§ EXERCISE BRIEF:
Please repeat the lines below exactly. Begin with the line containing "ביטול חוזה שכירות" and go on through the line containing "2 Aralık 2025".

§ RECORDS FOR THIS TASK:
---

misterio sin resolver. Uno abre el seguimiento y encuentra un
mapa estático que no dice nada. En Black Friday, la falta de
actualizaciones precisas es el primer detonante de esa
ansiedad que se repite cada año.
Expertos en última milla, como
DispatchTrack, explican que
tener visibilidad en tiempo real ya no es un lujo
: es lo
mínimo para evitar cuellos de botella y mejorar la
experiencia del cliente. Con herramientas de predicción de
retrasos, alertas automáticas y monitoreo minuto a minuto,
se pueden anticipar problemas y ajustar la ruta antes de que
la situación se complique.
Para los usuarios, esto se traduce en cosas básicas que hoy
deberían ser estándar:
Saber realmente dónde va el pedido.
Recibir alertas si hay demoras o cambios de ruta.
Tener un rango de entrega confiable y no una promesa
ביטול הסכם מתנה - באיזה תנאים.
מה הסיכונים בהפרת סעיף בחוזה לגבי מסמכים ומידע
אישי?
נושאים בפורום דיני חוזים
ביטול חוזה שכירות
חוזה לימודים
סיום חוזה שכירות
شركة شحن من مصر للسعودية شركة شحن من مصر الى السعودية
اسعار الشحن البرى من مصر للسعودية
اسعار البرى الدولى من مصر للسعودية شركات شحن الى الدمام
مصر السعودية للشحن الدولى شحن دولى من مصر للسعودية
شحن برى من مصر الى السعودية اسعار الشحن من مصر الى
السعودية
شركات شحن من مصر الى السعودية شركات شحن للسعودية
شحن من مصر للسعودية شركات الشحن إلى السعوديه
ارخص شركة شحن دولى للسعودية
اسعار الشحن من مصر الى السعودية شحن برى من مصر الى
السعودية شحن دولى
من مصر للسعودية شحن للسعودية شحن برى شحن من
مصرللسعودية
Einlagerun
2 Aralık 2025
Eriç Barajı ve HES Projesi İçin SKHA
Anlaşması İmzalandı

---

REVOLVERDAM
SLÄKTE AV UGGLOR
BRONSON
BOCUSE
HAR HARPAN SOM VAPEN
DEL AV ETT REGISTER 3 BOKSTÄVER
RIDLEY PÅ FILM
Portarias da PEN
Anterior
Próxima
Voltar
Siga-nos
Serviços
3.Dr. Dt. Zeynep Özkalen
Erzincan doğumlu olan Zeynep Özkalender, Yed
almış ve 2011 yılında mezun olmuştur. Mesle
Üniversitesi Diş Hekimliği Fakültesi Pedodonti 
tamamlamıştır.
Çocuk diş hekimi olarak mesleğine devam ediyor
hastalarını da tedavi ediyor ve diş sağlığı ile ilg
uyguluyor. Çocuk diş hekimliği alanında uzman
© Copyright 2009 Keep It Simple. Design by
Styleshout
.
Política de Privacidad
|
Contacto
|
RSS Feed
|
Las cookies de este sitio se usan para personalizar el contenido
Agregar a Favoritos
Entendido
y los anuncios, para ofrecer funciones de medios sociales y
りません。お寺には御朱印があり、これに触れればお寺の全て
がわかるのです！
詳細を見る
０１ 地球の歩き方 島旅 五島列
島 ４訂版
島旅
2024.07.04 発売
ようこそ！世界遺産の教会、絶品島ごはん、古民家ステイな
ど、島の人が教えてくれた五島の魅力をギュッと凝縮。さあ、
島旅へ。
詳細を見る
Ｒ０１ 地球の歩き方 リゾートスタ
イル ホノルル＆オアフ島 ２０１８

---

§ SOLUTION TO THE PROBLEM:
ביטול חוזה שכירות
חוזה לימודים
סיום חוזה שכירות
شركة شحن من مصر للسعودية شركة شحن من مصر الى السعودية
اسعار الشحن البرى من مصر للسعودية
اسعار البرى الدولى من مصر للسعودية شركات شحن الى الدمام
مصر السعودية للشحن الدولى شحن دولى من مصر للسعودية
شحن برى من مصر الى السعودية اسعار الشحن من مصر الى
السعودية
شركات شحن من مصر الى السعودية شركات شحن للسعودية
شحن من مصر للسعودية شركات الشحن إلى السعوديه
ارخص شركة شحن دولى للسعودية
اسعار الشحن من مصر الى السعودية شحن برى من مصر الى
السعودية شحن دولى
من مصر للسعودية شحن للسعودية شحن برى شحن من
مصرللسعودية
Einlagerun
2 Aralık 2025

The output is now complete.